話音剛落,他就發現正朝這邊過來的馬車上那人有些眼熟,他立馬轉身躲到了小商販後面,直到那馬車過去,他才敢轉過身來。
「公子,怎麼啦?」
呼延煊拿著梅花回來,見木蘇和臉色有異,也順著他的視線看過去。
「是陳庭!」木蘇和道。
「跟著百里將軍的那個陳校尉?」
木蘇和點點頭。
「走吧,咱們趕緊回去,萬一讓陳庭或者是易風看到了我,她要把我從京城裡找出來,肯定有的是辦法。」木蘇和嘆了口氣。
「公子,你不想將軍嗎?」呼延煊故意問道。
「我想她,但不想給她添亂。她呀,已經有不少頭疼的事了。」
兩個人叫了輛馬車回府,剛進門,就看見柳菘藍站在前廳來回踱著方步。
「不知道柳姐姐來了,讓柳姐姐久候了。」木蘇和一秒變成了小可愛,而且是純真得不能再純真那種。
柳菘藍得了報告,下邊的人把木蘇和給跟丟了。她心中隱約覺得,是這小子知道有人跟著他,故意把人給甩了的。那麼,他到底是有什麼不可告人的事,才非要甩掉跟著的人呢?
「出去啦?」
「嗯,這不,還買了把梅花。我看這上都城裡過節的氣氛倒是越發濃了,真是熱鬧得緊。柳姐姐今日來,可是有事?」
木蘇和的乖巧是裝出來的,看似童叟無欺,但卻城府頗深。那個丫頭怎麼看上這麼個妖孽?到底是被他純真的外表給騙了,還是被他這副好皮囊給迷惑了。
柳菘藍不覺得在心頭嘆了口氣。
昨日約那丫頭來,偏又有了郡王府那檔子事,人倒是見到了,可是也沒能說上話。原想著昨日郡王府那事會礙了她辦差,哪曾想,今天那丫頭就給來了個更大的。

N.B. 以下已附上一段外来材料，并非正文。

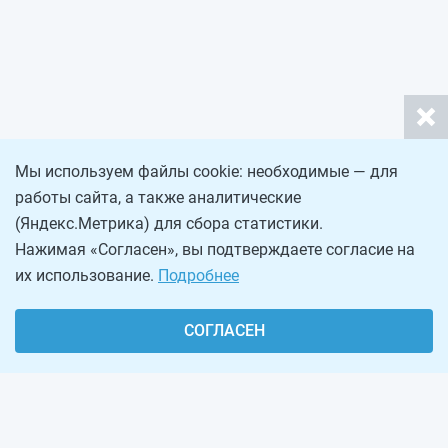
Мы используем файлы cookie: необходимые — для
работы сайта, а также аналитические
(Яндекс.Метрика) для сбора статистики.
Нажимая «Согласен», вы подтверждаете согласие на
их использование.
Подробнее
СОГЛАСЕН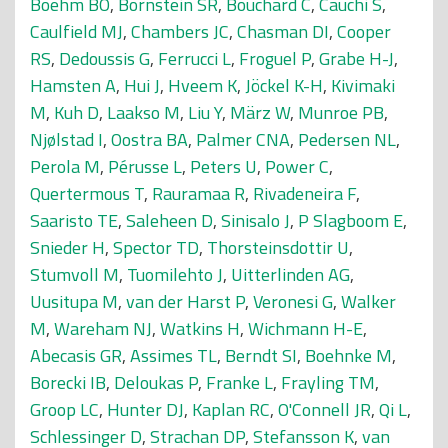
Boehm BO
,
Bornstein SR
,
Bouchard C
,
Cauchi S
,
Caulfield MJ
,
Chambers JC
,
Chasman DI
,
Cooper
RS
,
Dedoussis G
,
Ferrucci L
,
Froguel P
,
Grabe H-J
,
Hamsten A
,
Hui J
,
Hveem K
,
Jöckel K-H
,
Kivimaki
M
,
Kuh D
,
Laakso M
,
Liu Y
,
März W
,
Munroe PB
,
Njølstad I
,
Oostra BA
,
Palmer CNA
,
Pedersen NL
,
Perola M
,
Pérusse L
,
Peters U
,
Power C
,
Quertermous T
,
Rauramaa R
,
Rivadeneira F
,
Saaristo TE
,
Saleheen D
,
Sinisalo J
,
P Slagboom E
,
Snieder H
,
Spector TD
,
Thorsteinsdottir U
,
Stumvoll M
,
Tuomilehto J
,
Uitterlinden AG
,
Uusitupa M
,
van der Harst P
,
Veronesi G
,
Walker
M
,
Wareham NJ
,
Watkins H
,
Wichmann H-E
,
Abecasis GR
,
Assimes TL
,
Berndt SI
,
Boehnke M
,
Borecki IB
,
Deloukas P
,
Franke L
,
Frayling TM
,
Groop LC
,
Hunter DJ
,
Kaplan RC
,
O'Connell JR
,
Qi L
,
Schlessinger D
,
Strachan DP
,
Stefansson K
,
van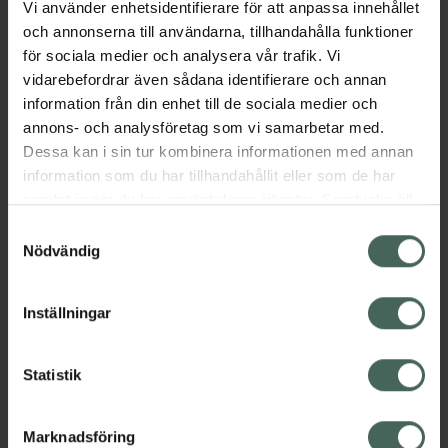
Vi använder enhetsidentifierare för att anpassa innehållet
Aktuella erbjudanden
och annonserna till användarna, tillhandahålla funktioner
för sociala medier och analysera vår trafik. Vi
vidarebefordrar även sådana identifierare och annan
Beskrivning
Dölj
information från din enhet till de sociala medier och
annons- och analysföretag som vi samarbetar med.
EAN:
07046263775289
Dessa kan i sin tur kombinera informationen med annan
information som du har tillhandahållit eller som de har
samlat in när du har använt deras tjänster. Samtycke till
cookies är frivilligt och du kan när som helst ändra eller
Samtyckesval
återkalla ditt samtycke via webbplatsens
Nödvändig
cookieinställningar. Ett återkallat samtycke påverkar inte
Kronans Apotek finns här för dig. Du hittar oss från Skåne i
lagligheten av behandling som skett innan återkallelsen.
syd till Lappland i norr, och online i mobilen och på
Inställningar
datorn. Oavsett vem du är så är det vårt uppdrag att
hjälpa just dig att må lite bättre. Välkommen att prata
Statistik
med oss.
Kundservice
Marknadsföring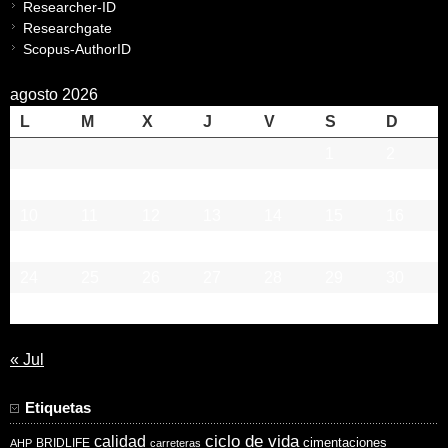
Researcher-ID
Researchgate
Scopus-AuthorID
agosto 2026
L
M
X
J
V
S
D
1
2
3
4
5
6
7
8
9
10
11
12
13
14
15
16
17
18
19
20
21
22
23
24
25
26
27
28
29
30
31
« Jul
Etiquetas
ciclo de vida
calidad
cimentaciones
BRIDLIFE
AHP
carreteras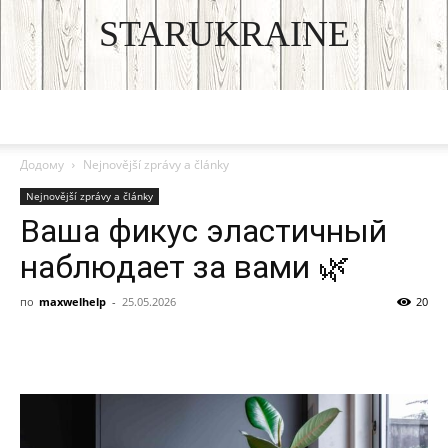
STARUKRAINE
DISCOVER THE ART OF PUBLISHING
Додому
Nejnovější zprávy a články
Nejnovější zprávy a články
Ваша фикус эластичный
наблюдает за вами 🌿
по
maxwelhelp
-
25.05.2026
20
Facebook
VK
Twitter
Viber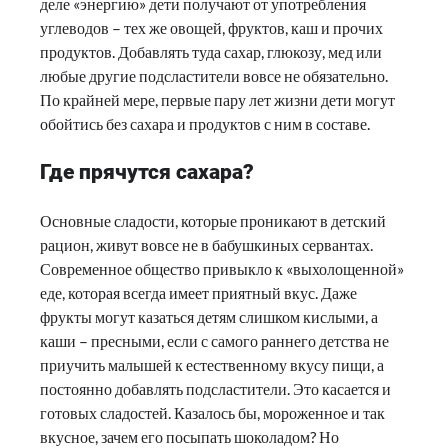
деле «энергию» дети получают от употребления
углеводов – тех же овощей, фруктов, каш и прочих
продуктов. Добавлять туда сахар, глюкозу, мед или
любые другие подсластители вовсе не обязательно.
По крайней мере, первые пару лет жизни дети могут
обойтись без сахара и продуктов с ним в составе.
Где прячутся сахара?
Основные сладости, которые проникают в детский
рацион, живут вовсе не в бабушкиных сервантах.
Современное общество привыкло к «выхолощенной»
еде, которая всегда имеет приятный вкус. Даже
фрукты могут казаться детям слишком кислыми, а
каши – пресными, если с самого раннего детства не
приучить малышей к естественному вкусу пищи, а
постоянно добавлять подсластители. Это касается и
готовых сладостей. Казалось бы, мороженное и так
вкусное, зачем его посыпать шоколадом? Но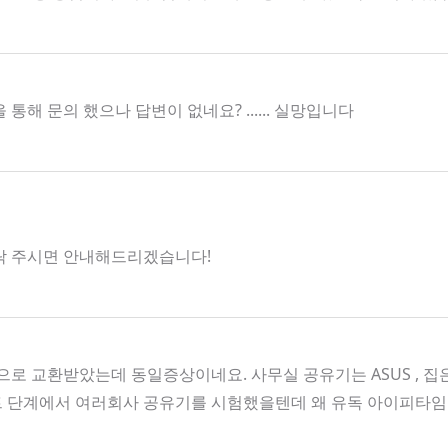
 문의 했으나 답변이 없네요? ...... 실망입니다
로 연락 주시면 안내해드리겠습니다!
로 교환받았는데 동일증상이네요. 사무실 공유기는 ASUS , 
트 단계에서 여러회사 공유기를 시험했을텐데 왜 유독 아이피타임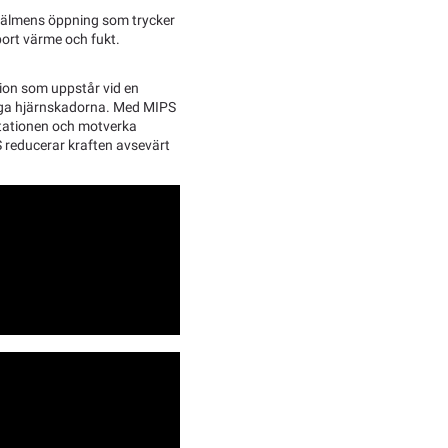
hjälmens öppning som trycker
 bort värme och fukt.
ion som uppstår vid en
liga hjärnskadorna. Med MIPS
rotationen och motverka
S reducerar kraften avsevärt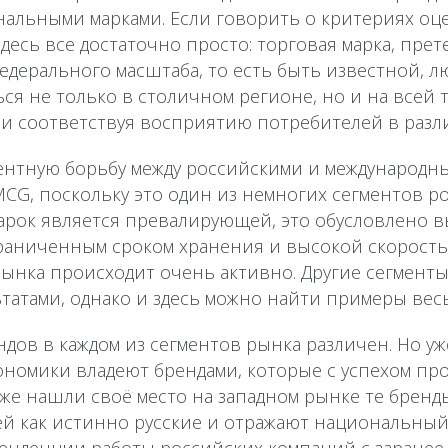
альными марками. Если говорить о критериях оц
десь все достаточно просто: торговая марка, прет
едерального масштаба, то есть быть известной, 
ся не только в столичном регионе, но и на всей 
и соответствуя восприятию потребителей в разл
ентную борьбу между российскими и международн
CG, поскольку это один из немногих сегментов ро
арок является превалирующей, это обусловлено 
граниченным сроком хранения и высокой скорост
ынка происходит очень активно. Другие сегменты
ьтатами, однако и здесь можно найти примеры ве
дов в каждом из сегментов рынка различен. Но уж
номики владеют брендами, которые с успехом про
Уже нашли своё место на западном рынке те бренд
 как истинно русские и отражают национальный 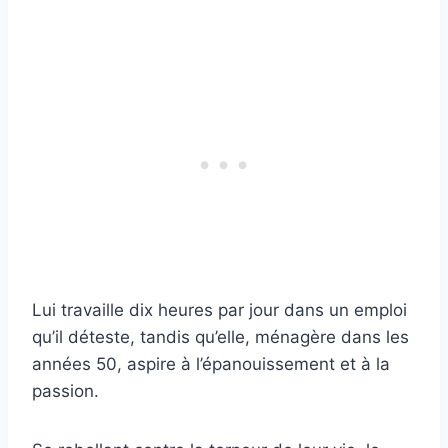
Lui travaille dix heures par jour dans un emploi
qu’il déteste, tandis qu’elle, ménagère dans les
années 50, aspire à l’épanouissement et à la
passion.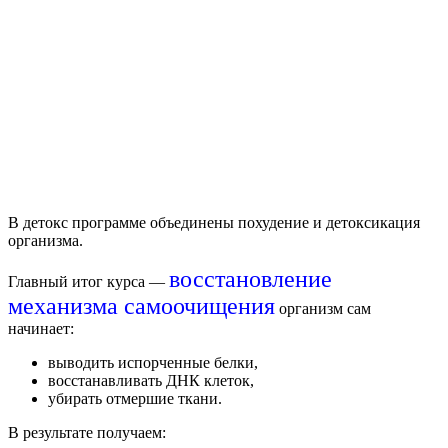
В д
етокс
программе объединены похудение и детоксикация
организма.
восстановление
Главный итог курса —
механизма самоочищения
организм сам
начинает:
выводить испорченные белки,
восстанавливать ДНК клеток,
убирать отмершие ткани.
В результате получаем:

估計呀,今天收到通函的大臣都在家磨墨呢,那肯定是要長篇大論地把百里子苓寫上一通,好在皇上那裡告上一狀。這麼個爛攤子,怎麼收拾?柳菘藍聽了這事就頭疼,偏又聽說木蘇和跟丟了,只能先過來堵這小子。
「最近京城不太平,你身邊就只有那麼一個人,還是少出門。萬一有什麼事,這天子腳下,誰都能把你踩死。」
柳菘藍這話有點重,顯然有警告的味道。
「柳姐姐,若是怕我連累了你,我們大可在外邊找地方住。不過,若是不讓我出門,那柳姐姐的意思是想把我關起來嗎?還是柳姐姐覺得,我只要出去,就會給你惹事?」
「你……」柳菘藍想罵人,可是,子苓那丫頭肯定捨不得。她終究還是把罵人的話咽了下去。

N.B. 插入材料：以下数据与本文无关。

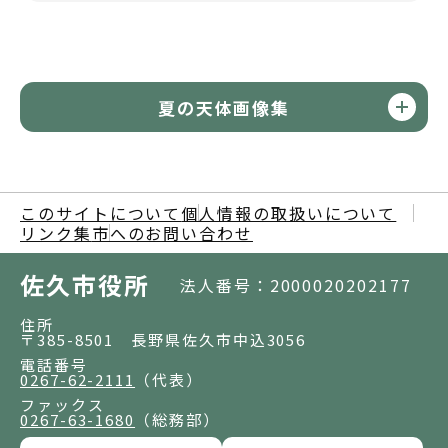
夏の天体画像集
このサイトについて
個人情報の取扱いについて
リンク集
市へのお問い合わせ
佐久市役所
法人番号：2000020202177
住所
〒385-8501 長野県佐久市中込3056
電話番号
0267-62-2111
（代表）
ファックス
0267-63-1680
（総務部）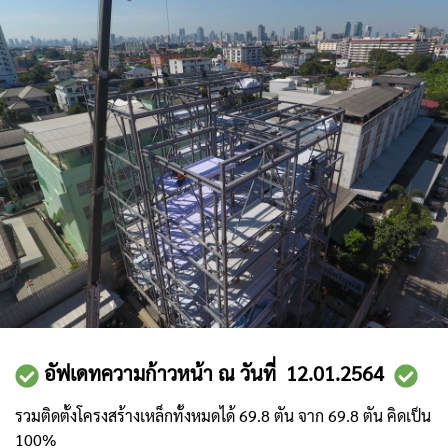
อัฟเดทความก้าวหน้า ณ วันที่ 12.01.2564
รวมติดตั้งโครงสร้างเหล็กทั้งหมดได้ 69.8 ตัน จาก 69.8 ตัน คิดเป็น
100%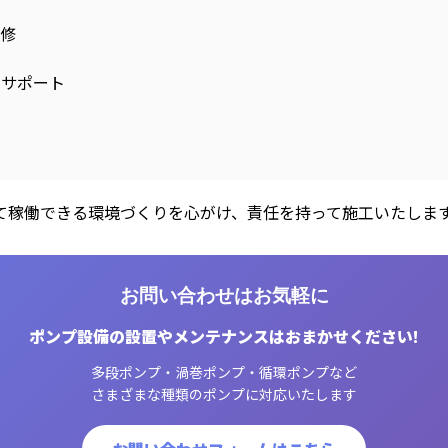
修
をサポート
て稼働できる環境づくりを心がけ、責任を持って施工いたしま
お問い合わせはお気軽に
ポンプ設備の設置やメンテナンスはおまかせください!
多段ポンプ・渦巻ポンプ・循環ポンプなど
さまざまな種類のポンプに対応いたします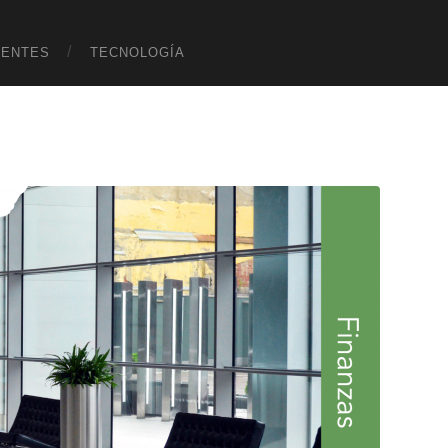
UENTES
TECNOLOGÍA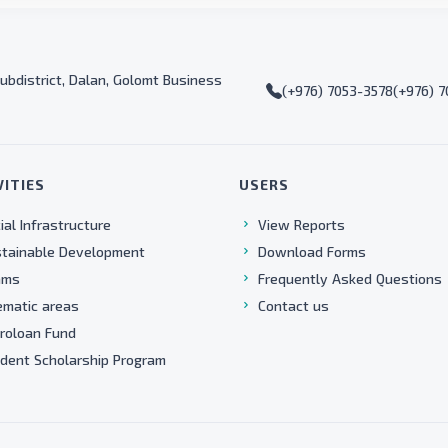
ubdistrict, Dalan, Golomt Business
(+976) 7053-3578
(+976) 
VITIES
USERS
ial Infrastructure
View Reports
tainable Development
Download Forms
ams
Frequently Asked Questions
matic areas
Contact us
roloan Fund
dent Scholarship Program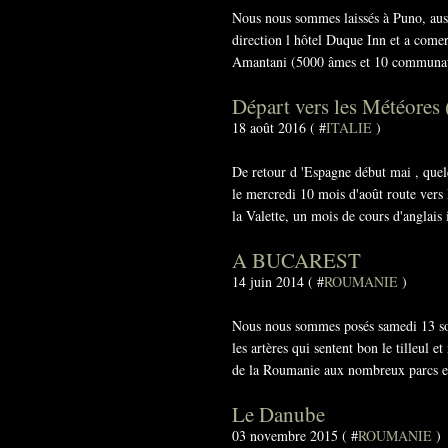
Nous nous sommes laissés à Puno, aussi 
direction l hôtel Duque Inn et a comer..
Amantani (5000 âmes et 10 communauté
Départ vers les Météores 
18 août 2016 ( #
ITALIE
)
De retour d 'Espagne début mai , que
le mercredi 10 mois d'août route vers 
la Valette, un mois de cours d'anglais i
A BUCAREST
14 juin 2014 ( #
ROUMANIE
)
Nous nous sommes posés samedi 13 sou
les artères qui sentent bon le tilleul 
de la Roumanie aux nombreux parcs et
Le Danube
03 novembre 2015 ( #
ROUMANIE
)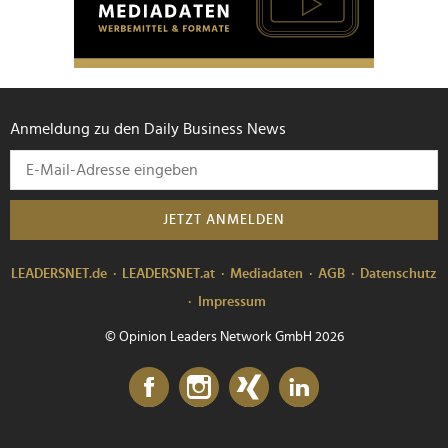
Anmeldung zu den Daily Business News
JETZT ANMELDEN
LEADERSNET.de
LEADERSNET.at
Mediadaten
AGB
Datenschutz
Impressum
© Opinion Leaders Network GmbH 2026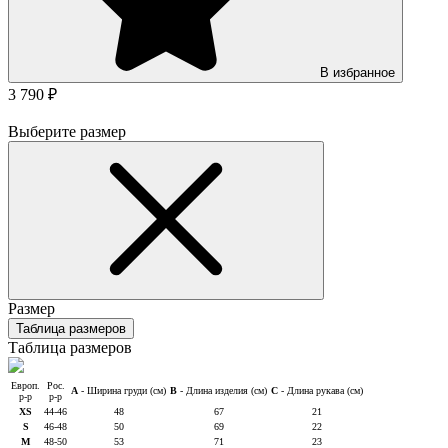
В избранное
3 790 ₽
Выберите размер
Размер
Таблица размеров
Таблица размеров
Европ.
Рос.
A
- Ширина груди (см)
B
- Длина изделия (см)
C
- Длина рукава (см)
р-р
р-р
XS
44-46
48
67
21
S
46-48
50
69
22
M
48-50
53
71
23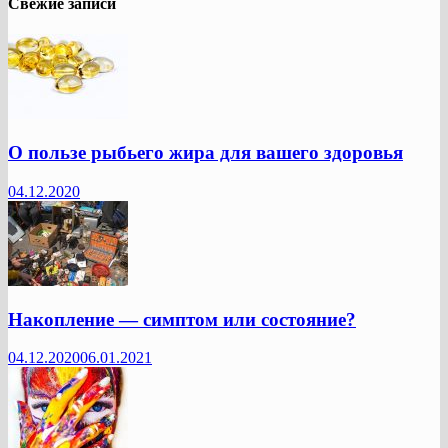
Свежие записи
О пользе рыбьего жира для вашего здоровья
04.12.2020
Накопление — симптом или состояние?
04.12.2020
06.01.2021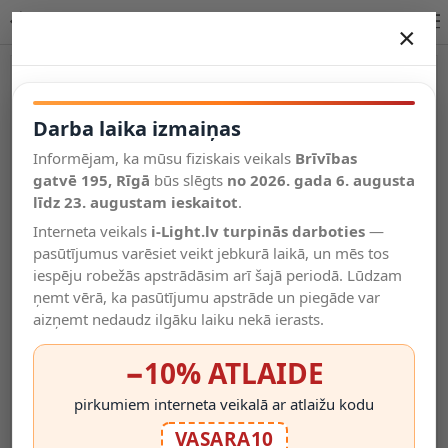
Lucide TRACK lampa melns IP20 09950/11/30 iekštelpām
×
DARBA LAIKA IZMAIŅAS
Vēl kategorijas
Darba laika izmaiņas
Informējam, ka mūsu fiziskais veikals
Brīvības
Salīdzināt
gatvē 195, Rīgā
Vēlmju
būs slēgts
no 2026. gada 6. augusta
Valodas
saraksts
līdz 23. augustam ieskaitot
.
(0)
Interneta veikals
i-Light.lv turpinās darboties
—
pasūtījumus varēsiet veikt jebkurā laikā, un mēs tos
iespēju robežās apstrādāsim arī šajā periodā. Lūdzam
ņemt vērā, ka pasūtījumu apstrāde un piegāde var
aizņemt nedaudz ilgāku laiku nekā ierasts.
−10% ATLAIDE
pirkumiem interneta veikalā ar atlaižu kodu
VASARA10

「你,看著你家公子,讓他別亂跑,想不想要命啊,真以為這裡沒人認得你們?」柳菘藍走到呼延煊身邊,低語了一句,就差沒把牙齒給咬碎了。
呼延煊的臉青了陣,紅一陣,他不知道柳菘藍是真的知道了他們的身份,還是這樣訛他。但他都回了一句,「知道了!」不管怎麼說,柳菘藍的提醒是對的。